*** Block opens ***
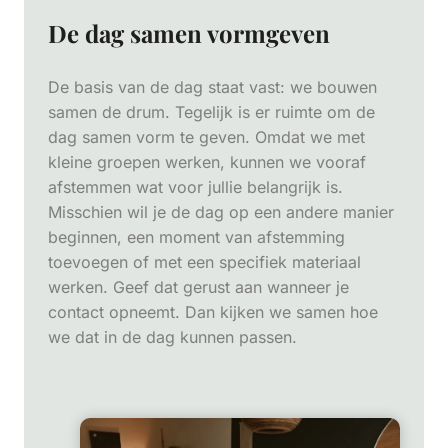
De dag samen vormgeven
De basis van de dag staat vast: we bouwen
samen de drum. Tegelijk is er ruimte om de
dag samen vorm te geven. Omdat we met
kleine groepen werken, kunnen we vooraf
afstemmen wat voor jullie belangrijk is.
Misschien wil je de dag op een andere manier
beginnen, een moment van afstemming
toevoegen of met een specifiek materiaal
werken. Geef dat gerust aan wanneer je
contact opneemt. Dan kijken we samen hoe
we dat in de dag kunnen passen.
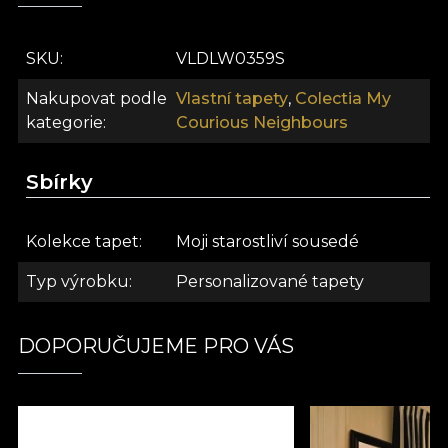
SKU
VLDLW0359S
Nakupovat podle
Vlastní tapety
,
Colectia My
kategorie
Courious Neighbours
Sbírky
Kolekce tapet
Moji starostliví sousedé
Typ výrobku
Personalizované tapety
DOPORUČUJEME PRO VÁS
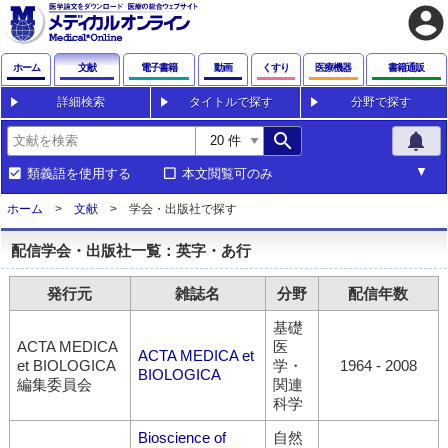
account_circle
ホーム
文献
電子書籍
動画
くすり
医療機器
書籍通販
詳細検索
タイトルで探す
分野で探す
search
notifications
類義語を使用する
本文閲覧可のみ
ホーム
文献
学会・出版社で探す
配信学会・出版社一覧：英字・あ行
発行元
雑誌名
分野
配信年数
基礎
ACTA MEDICA
医
ACTA MEDICA et
et BIOLOGICA
学・
1964
-
2008
BIOLOGICA
編集委員会
関連
科学
Bioscience of
自然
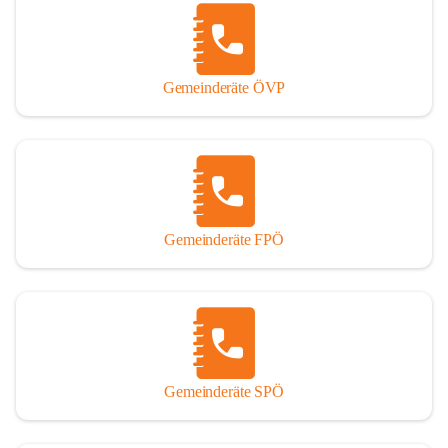
Gemeinderäte ÖVP
Gemeinderäte FPÖ
Gemeinderäte SPÖ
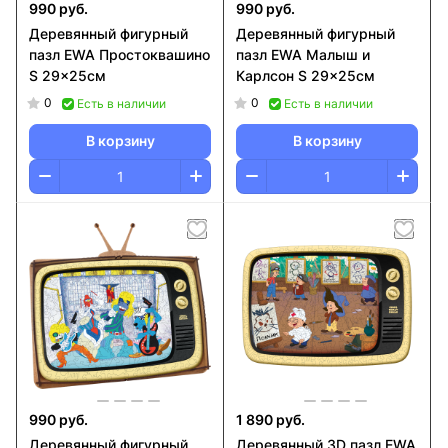
990 руб.
990 руб.
Деревянный фигурный
Деревянный фигурный
пазл EWA Простоквашино
пазл EWA Малыш и
S 29x25см
Карлсон S 29x25см
0
0
Есть в наличии
Есть в наличии
В корзину
В корзину
990 руб.
1 890 руб.
Деревянный фигурный
Деревянный 3D пазл EWA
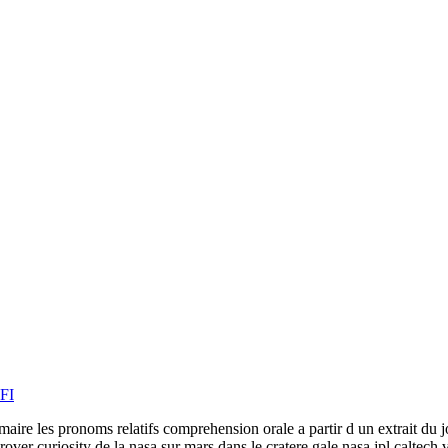
RFI
maire les pronoms relatifs comprehension orale a partir d un extrait du j
er curiosity de la nasa sur mars dans le cratere gale nasa jpl caltech vi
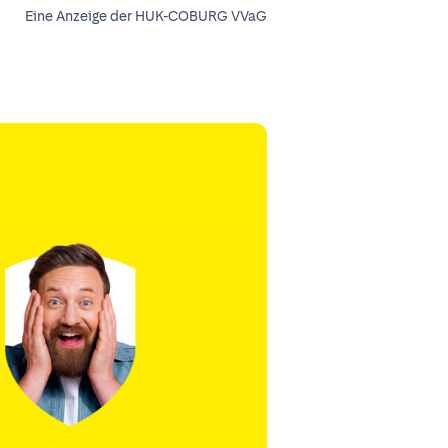
Eine Anzeige der HUK-COBURG VVaG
*** Block closes ***
• **EXERCISE BRIEF**
May I have only the lines from the start of the data through the line containing "afstemmen wat voor jullie belangrijk is.", both included, reproduced exactly and without the pictures?

• **ANSWER TO THE EXERCISE**
De dag samen vormgeven
De basis van de dag staat vast: we bouwen
samen de drum. Tegelijk is er ruimte om de
dag samen vorm te geven. Omdat we met
kleine groepen werken, kunnen we vooraf
afstemmen wat voor jullie belangrijk is.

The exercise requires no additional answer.